This morning Microsoft announced a grip of new developer tools and other goodies at its Build conference in San Francisco. Crowd reaction during the lengthy keynote appeared to be mostly friendly to the stage show.
I sat with Microsoft’s corporate vice president Soma Somasegar this afternoon after the dust had settled some, to get his take — report card, if you will — on how developers viewed Microsoft’s newly unveiled efforts that he had a large hand in. He rates response thus far as “extremely good.”
Specifically, Soma indicated that work announced to allow for so-called “universal apps” that will see code shared between Windows and Windows Phone applications greatly rise, has been popular. That’s fair, matching what I’ve heard myself.
Soma also said Roslyn was receiving strong response from developers. What’s a Roslyn, you ask? Soma called it a compiler-as-a-service, and Microsoft announced today that it will become an open-source tool. Compilers have been, in Soma’s eyes, akin to “black boxes.” The idea with Roslyn is to change that by giving developers full access to the guts of the thing.
I asked Soma about momentum with Azure, Microsoft cloud storage and its computing service. In his estimation, when Azure introduced infrastructure as a service (IaaS) capabilities, it reached a turning point of sorts. Market interest in Azure is now growing by “leaps and bounds.”
What the above indicates is that Microsoft is optimistic that what it built and released and announced today is sitting well with the very people it is strenuously looking to court.

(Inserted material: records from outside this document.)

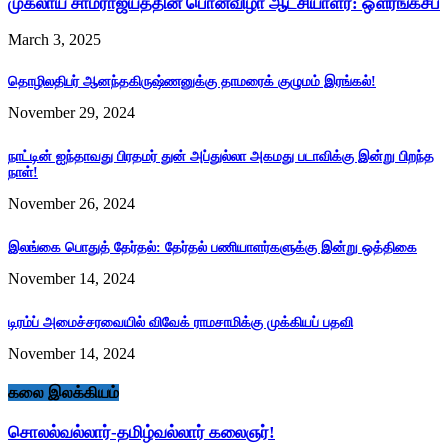
முகலாய சாம்ராஜ்யத்தின் பொன்விழா ஆட்சியாளர்: ஔரங்கசீப்
March 3, 2025
தொழிலதிபர் ஆனந்தகிருஷ்ணனுக்கு தாமரைக் குழுமம் இரங்கல்!
November 29, 2024
நாட்டின் ஐந்தாவது பிரதமர் துன் அப்துல்லா அகமது படாவிக்கு இன்று பிறந்த
நாள்!
November 26, 2024
இலங்கை பொதுத் தேர்தல்: தேர்தல் பணியாளர்களுக்கு இன்று ஒத்திகை
November 14, 2024
டிரம்ப் அமைச்சரவையில் விவேக் ராமசாமிக்கு முக்கியப் பதவி
November 14, 2024
கலை இலக்கியம்
சொலல்வல்லார்-தமிழ்வல்லார் கலைஞர்!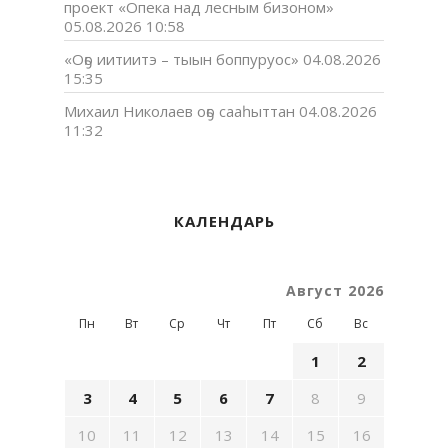
проект «Опека над лесным бизоном»
05.08.2026 10:58
«Оҕо иитиитэ – тыын боппуруос»
04.08.2026
15:35
Михаил Николаев оҕо сааһыттан
04.08.2026
11:32
КАЛЕНДАРЬ
Август 2026
Пн
Вт
Ср
Чт
Пт
Сб
Вс
1
2
3
4
5
6
7
8
9
10
11
12
13
14
15
16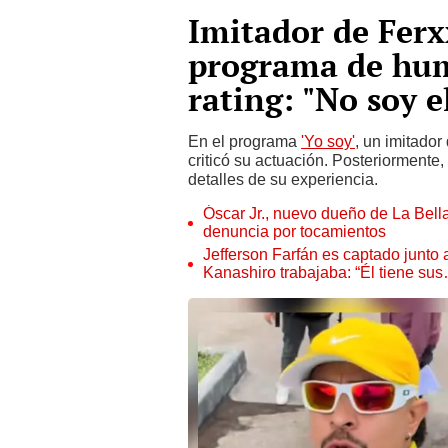
Imitador de Ferxx
programa de hum
rating: "No soy e
En el programa
'Yo soy'
, un imitador
criticó su actuación. Posteriormente,
detalles de su experiencia.
Óscar Jr., nuevo dueño de La Bell
denuncia por tocamientos
Jefferson Farfán es captado junto
Kanashiro trabajaba: “Él tiene su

What’s fun is that we’ll be able to vet market reaction independently: If development rates pick up, and more apps are released for Microsoft’s platforms, its bets succeeded. If we see a flattening, or even decline, Microsoft will have failed. Furthermore, a minor incline is not enough. Microsoft needs to greatly increase the pace at which developers build and release apps for its greater Windows platform.